* EXERCISE INSTRUCTIONS: Show every line below where "para" appears.

[Collected data]
==*==
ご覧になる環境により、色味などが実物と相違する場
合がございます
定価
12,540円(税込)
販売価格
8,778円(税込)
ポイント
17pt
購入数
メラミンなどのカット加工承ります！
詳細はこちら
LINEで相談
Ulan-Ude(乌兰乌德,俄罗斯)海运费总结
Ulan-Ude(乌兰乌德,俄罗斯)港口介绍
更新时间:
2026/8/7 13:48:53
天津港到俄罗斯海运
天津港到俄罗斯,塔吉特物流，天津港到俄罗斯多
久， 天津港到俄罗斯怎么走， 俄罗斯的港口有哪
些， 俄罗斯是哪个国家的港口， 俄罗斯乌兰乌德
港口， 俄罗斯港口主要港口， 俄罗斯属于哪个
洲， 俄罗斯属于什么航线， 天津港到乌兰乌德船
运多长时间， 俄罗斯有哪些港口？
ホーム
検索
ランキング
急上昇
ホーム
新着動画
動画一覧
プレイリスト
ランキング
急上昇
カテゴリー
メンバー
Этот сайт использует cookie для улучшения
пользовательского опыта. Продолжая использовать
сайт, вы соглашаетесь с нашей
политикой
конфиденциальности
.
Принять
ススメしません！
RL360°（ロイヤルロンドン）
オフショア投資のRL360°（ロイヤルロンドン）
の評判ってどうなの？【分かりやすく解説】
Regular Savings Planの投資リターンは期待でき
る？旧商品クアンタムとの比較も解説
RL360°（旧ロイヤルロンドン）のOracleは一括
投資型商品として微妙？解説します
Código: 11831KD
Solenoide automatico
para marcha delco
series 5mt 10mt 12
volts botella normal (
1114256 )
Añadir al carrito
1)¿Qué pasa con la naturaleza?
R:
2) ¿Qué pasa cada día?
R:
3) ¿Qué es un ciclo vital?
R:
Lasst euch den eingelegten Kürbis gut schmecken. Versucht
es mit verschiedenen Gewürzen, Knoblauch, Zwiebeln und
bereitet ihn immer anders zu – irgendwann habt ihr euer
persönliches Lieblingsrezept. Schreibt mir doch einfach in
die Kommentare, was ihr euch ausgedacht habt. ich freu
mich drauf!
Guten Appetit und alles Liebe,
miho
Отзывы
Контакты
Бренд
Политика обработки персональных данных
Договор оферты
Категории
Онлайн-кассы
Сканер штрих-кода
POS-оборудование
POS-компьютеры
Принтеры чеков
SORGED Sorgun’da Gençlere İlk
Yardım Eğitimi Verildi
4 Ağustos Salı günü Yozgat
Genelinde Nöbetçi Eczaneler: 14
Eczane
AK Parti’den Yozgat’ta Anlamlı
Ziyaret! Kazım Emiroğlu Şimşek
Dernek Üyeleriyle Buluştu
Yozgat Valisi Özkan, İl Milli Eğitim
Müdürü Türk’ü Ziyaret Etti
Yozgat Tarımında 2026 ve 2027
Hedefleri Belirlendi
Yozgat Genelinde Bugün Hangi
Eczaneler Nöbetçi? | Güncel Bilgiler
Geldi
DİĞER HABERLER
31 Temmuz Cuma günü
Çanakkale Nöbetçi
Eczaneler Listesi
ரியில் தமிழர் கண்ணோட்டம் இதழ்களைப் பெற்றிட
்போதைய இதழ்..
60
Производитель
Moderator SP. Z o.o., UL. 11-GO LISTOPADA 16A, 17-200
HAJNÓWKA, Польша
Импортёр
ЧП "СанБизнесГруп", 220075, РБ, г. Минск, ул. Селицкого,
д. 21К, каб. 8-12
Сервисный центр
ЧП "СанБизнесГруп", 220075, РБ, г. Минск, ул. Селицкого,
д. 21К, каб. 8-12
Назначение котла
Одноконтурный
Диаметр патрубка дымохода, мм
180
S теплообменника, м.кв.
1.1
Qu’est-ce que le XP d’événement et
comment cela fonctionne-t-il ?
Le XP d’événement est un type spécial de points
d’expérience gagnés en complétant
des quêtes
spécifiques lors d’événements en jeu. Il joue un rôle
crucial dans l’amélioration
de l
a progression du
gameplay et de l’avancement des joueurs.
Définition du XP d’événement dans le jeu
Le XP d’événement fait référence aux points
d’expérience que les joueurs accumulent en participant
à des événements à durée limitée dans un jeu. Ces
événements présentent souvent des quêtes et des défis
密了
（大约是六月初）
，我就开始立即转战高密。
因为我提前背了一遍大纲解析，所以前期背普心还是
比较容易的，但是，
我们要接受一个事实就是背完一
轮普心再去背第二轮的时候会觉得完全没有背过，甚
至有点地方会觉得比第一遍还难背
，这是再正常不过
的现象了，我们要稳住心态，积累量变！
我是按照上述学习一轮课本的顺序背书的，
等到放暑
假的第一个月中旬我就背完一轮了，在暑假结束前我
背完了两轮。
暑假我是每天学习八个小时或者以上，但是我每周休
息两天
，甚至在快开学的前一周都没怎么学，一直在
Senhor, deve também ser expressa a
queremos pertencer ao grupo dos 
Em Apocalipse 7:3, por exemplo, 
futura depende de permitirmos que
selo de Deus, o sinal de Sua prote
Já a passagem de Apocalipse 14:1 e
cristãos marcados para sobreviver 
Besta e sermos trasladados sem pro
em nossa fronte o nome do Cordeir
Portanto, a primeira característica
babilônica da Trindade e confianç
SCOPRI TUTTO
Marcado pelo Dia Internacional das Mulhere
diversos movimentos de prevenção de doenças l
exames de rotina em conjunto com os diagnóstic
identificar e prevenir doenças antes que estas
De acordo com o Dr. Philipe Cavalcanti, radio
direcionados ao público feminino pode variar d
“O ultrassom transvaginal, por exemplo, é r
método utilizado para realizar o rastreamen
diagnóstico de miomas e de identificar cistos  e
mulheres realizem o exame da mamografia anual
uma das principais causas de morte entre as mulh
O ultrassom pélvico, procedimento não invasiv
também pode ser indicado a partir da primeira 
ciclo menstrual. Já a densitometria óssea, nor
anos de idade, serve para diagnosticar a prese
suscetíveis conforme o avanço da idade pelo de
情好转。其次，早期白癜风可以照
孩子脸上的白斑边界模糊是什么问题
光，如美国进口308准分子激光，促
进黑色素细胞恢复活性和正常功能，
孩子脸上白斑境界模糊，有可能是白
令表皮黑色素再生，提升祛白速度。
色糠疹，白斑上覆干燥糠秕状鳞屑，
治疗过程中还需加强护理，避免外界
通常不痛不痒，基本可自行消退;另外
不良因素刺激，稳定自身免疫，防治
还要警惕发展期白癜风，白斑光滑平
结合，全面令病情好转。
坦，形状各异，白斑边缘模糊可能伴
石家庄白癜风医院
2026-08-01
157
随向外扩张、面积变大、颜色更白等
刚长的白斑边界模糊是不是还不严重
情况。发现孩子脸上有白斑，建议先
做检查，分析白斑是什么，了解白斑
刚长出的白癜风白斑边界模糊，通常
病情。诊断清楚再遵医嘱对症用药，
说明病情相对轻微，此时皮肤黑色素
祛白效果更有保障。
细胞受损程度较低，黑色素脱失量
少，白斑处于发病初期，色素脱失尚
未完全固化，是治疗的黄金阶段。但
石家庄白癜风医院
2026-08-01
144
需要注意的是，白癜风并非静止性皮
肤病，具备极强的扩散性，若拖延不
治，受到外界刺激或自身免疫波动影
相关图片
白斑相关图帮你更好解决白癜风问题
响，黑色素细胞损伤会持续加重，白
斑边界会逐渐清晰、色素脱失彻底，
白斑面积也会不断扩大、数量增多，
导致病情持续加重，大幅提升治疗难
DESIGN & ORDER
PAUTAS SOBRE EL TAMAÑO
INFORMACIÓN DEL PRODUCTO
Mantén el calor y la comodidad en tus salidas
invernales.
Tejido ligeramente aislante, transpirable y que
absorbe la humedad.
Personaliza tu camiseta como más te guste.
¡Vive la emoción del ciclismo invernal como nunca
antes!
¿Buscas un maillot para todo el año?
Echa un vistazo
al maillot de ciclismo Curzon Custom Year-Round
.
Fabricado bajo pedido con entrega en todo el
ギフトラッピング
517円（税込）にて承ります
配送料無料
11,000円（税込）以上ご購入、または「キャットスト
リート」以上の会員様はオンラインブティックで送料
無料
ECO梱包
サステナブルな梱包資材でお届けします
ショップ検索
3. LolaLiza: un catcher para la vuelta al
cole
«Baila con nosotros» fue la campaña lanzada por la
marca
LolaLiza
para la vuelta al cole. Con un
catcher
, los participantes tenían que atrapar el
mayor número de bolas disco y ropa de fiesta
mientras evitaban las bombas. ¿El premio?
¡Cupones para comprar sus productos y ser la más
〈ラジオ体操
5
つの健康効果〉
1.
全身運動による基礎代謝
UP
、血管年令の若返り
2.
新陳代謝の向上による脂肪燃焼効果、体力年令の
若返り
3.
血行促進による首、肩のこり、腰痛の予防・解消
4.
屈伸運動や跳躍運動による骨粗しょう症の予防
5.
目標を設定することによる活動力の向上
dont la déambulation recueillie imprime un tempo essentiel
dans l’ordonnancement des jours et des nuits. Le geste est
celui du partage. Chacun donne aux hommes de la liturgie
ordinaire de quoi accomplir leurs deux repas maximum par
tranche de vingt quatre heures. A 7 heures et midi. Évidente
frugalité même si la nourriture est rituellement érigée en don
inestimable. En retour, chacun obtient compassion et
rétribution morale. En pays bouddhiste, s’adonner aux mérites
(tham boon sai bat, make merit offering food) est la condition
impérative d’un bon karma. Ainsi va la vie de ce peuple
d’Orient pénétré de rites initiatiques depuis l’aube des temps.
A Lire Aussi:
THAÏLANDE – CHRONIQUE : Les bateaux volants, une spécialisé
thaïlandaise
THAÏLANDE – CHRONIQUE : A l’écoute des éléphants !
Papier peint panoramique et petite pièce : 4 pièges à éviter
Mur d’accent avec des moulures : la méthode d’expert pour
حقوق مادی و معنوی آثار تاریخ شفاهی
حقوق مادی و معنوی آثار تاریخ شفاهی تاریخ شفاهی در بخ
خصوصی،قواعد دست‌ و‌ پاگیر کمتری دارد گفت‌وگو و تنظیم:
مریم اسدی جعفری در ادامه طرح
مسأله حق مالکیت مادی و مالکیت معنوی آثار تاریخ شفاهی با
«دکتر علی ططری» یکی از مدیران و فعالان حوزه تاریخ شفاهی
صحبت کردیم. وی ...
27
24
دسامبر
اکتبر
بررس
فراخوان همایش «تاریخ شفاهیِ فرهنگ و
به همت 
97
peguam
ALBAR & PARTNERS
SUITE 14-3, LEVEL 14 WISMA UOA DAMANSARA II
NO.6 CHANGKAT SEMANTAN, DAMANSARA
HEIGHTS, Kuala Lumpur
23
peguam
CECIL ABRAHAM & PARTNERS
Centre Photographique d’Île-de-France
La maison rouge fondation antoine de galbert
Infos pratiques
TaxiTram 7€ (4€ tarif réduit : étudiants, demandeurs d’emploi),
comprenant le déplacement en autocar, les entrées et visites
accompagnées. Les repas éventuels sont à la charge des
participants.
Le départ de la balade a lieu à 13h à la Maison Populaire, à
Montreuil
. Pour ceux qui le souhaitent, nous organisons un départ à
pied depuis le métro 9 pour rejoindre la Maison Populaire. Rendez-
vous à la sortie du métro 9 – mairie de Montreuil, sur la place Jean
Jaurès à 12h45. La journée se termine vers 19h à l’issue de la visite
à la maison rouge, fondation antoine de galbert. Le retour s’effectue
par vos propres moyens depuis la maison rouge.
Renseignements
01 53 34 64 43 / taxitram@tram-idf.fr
==*==
* WRITTEN ANSWER:
para marcha delco
cristãos marcados para sobreviver 
método utilizado para realizar o rastreamen
anos de idade, serve para diagnosticar a prese
¿Buscas un maillot para todo el año?
3. LolaLiza: un catcher para la vuelta al
para la vuelta al cole. Con un
¡Cupones para comprar sus productos y ser la más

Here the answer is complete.